### Saved data entries
- - -

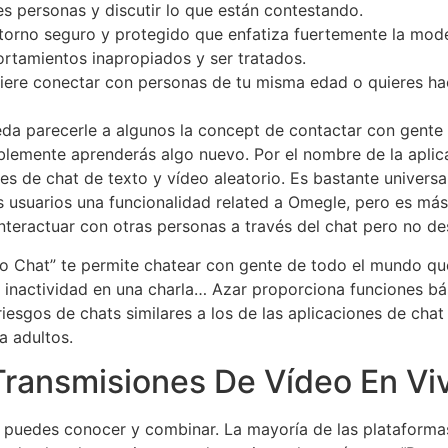
s personas y discutir lo que están contestando.
ntorno seguro y protegido que enfatiza fuertemente la mod
rtamientos inapropiados y ser tratados.
uiere conectar con personas de tu misma edad o quieres ha
a parecerle a algunos la concept de contactar con gente a
blemente aprenderás algo nuevo. Por el nombre de la apli
 de chat de texto y vídeo aleatorio. Es bastante universal
os usuarios una funcionalidad related a Omegle, pero es m
nteractuar con otras personas a través del chat pero no de
 Chat” te permite chatear con gente de todo el mundo qu
 inactividad en una charla… Azar proporciona funciones bá
 riesgos de chats similares a los de las aplicaciones de ch
a adultos.
 Transmisiones De Vídeo En Vi
e puedes conocer y combinar. La mayoría de las plataforma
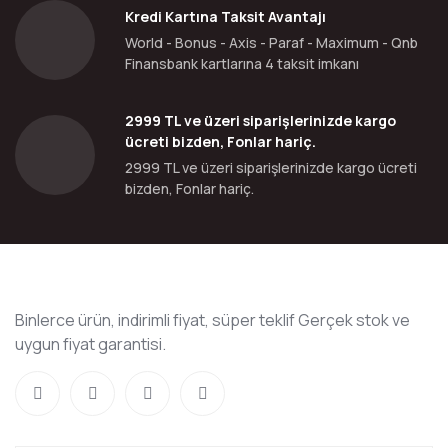
Kredi Kartına Taksit Avantajı
World - Bonus - Axis - Paraf - Maximum - Qnb
Finansbank kartlarına 4 taksit imkanı
2999 TL ve üzeri siparişlerinizde kargo
ücreti bizden, Fonlar hariç.
2999 TL ve üzeri siparişlerinizde kargo ücreti
bizden, Fonlar hariç.
Binlerce ürün, indirimli fiyat, süper teklif Gerçek stok ve
uygun fiyat garantisi.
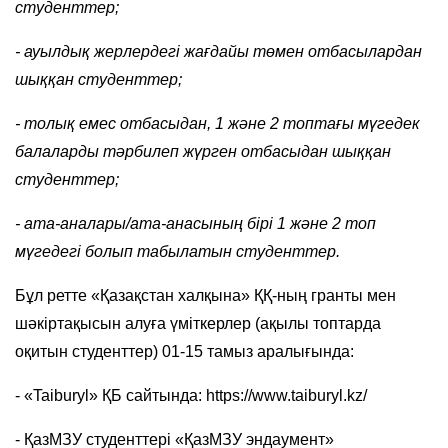
студенттер;
- ауылдық жерлердегі жағдайы төмен отбасылардан
шыққан студенттер;
- толық емес отбасыдан, 1 және 2 топтағы мүгедек
балаларды тәрбилеп жүрген отбасыдан шыққан
студенттер;
- ата-аналары/ата-анасының бірі 1 және 2 топ
мүгедегі болып табылатын студенттер.
Бұл ретте «Қазақстан халқына» ҚҚ-ның гранты мен
шәкіртақысын алуға үміткерлер (ақылы топтарда
оқитын студенттер) 01-15 тамыз аралығында:
- «Taiburyl» ҚБ сайтында: https://www.taiburyl.kz/
- ҚазМЗУ студенттері «ҚазМЗУ эндаумент»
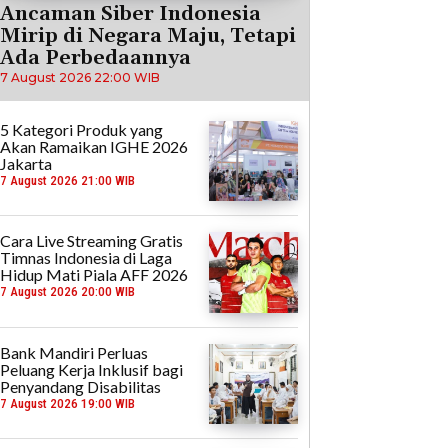
Ancaman Siber Indonesia
Mirip di Negara Maju, Tetapi
Ada Perbedaannya
7 August 2026 22:00 WIB
5 Kategori Produk yang
Akan Ramaikan IGHE 2026
Jakarta
7 August 2026 21:00 WIB
Cara Live Streaming Gratis
Timnas Indonesia di Laga
Hidup Mati Piala AFF 2026
7 August 2026 20:00 WIB
Bank Mandiri Perluas
Peluang Kerja Inklusif bagi
Penyandang Disabilitas
7 August 2026 19:00 WIB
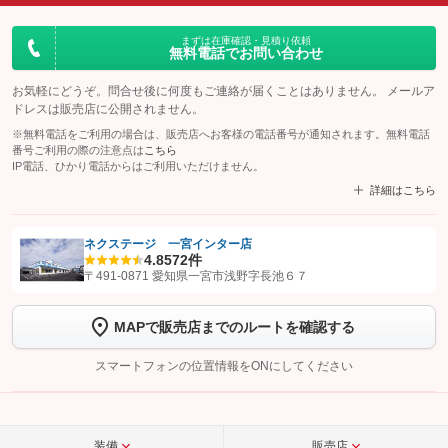
まずは在庫確認・見積り依頼
無料電話でお問い合わせ
お気軽にどうぞ。問合せ後に何度もご連絡が届くことはありません。 メールア
ドレスは販売店に公開されません。
※無料電話をご利用の場合は、販売店へお客様の電話番号が通知されます。無料電話
番号ご利用の際の注意点は
こちら
IP電話、ひかり電話からはご利用いただけません。
詳細はこちら
ネクステージ 一宮インター店
4.8
572件
【STEP1】
認証画面でグーネットを友だち追加してから「許可する」ボタンを押
〒491-0871 愛知県一宮市浅野字長池６７
します
MAPで販売店までのルートを確認する
【STEP2】
トーク画面で
ボタンをタップして問い合わせを
完了してください。
スマートフォンの位置情報をONにしてください
こちら
装備
販売店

- - -

### PROBLEM
Copy out the lines above from the line containing "- толық емес" through the line containing "まずは在庫確認・見積り依頼", exactly, and keep the pictures out.

### TASK SOLUTION
- толық емес отбасыдан, 1 және 2 топтағы мүгедек
балаларды тәрбилеп жүрген отбасыдан шыққан
студенттер;
- ата-аналары/ата-анасының бірі 1 және 2 топ
мүгедегі болып табылатын студенттер.
Бұл ретте «Қазақстан халқына» ҚҚ-ның гранты мен
шәкіртақысын алуға үміткерлер (ақылы топтарда
оқитын студенттер) 01-15 тамыз аралығында:
- «Taiburyl» ҚБ сайтында: https://www.taiburyl.kz/
- ҚазМЗУ студенттері «ҚазМЗУ эндаумент»
Ancaman Siber Indonesia
Mirip di Negara Maju, Tetapi
Ada Perbedaannya
7 August 2026 22:00 WIB
5 Kategori Produk yang
Akan Ramaikan IGHE 2026
Jakarta
7 August 2026 21:00 WIB
Cara Live Streaming Gratis
Timnas Indonesia di Laga
Hidup Mati Piala AFF 2026
7 August 2026 20:00 WIB
Bank Mandiri Perluas
Peluang Kerja Inklusif bagi
Penyandang Disabilitas
7 August 2026 19:00 WIB
まずは在庫確認・見積り依頼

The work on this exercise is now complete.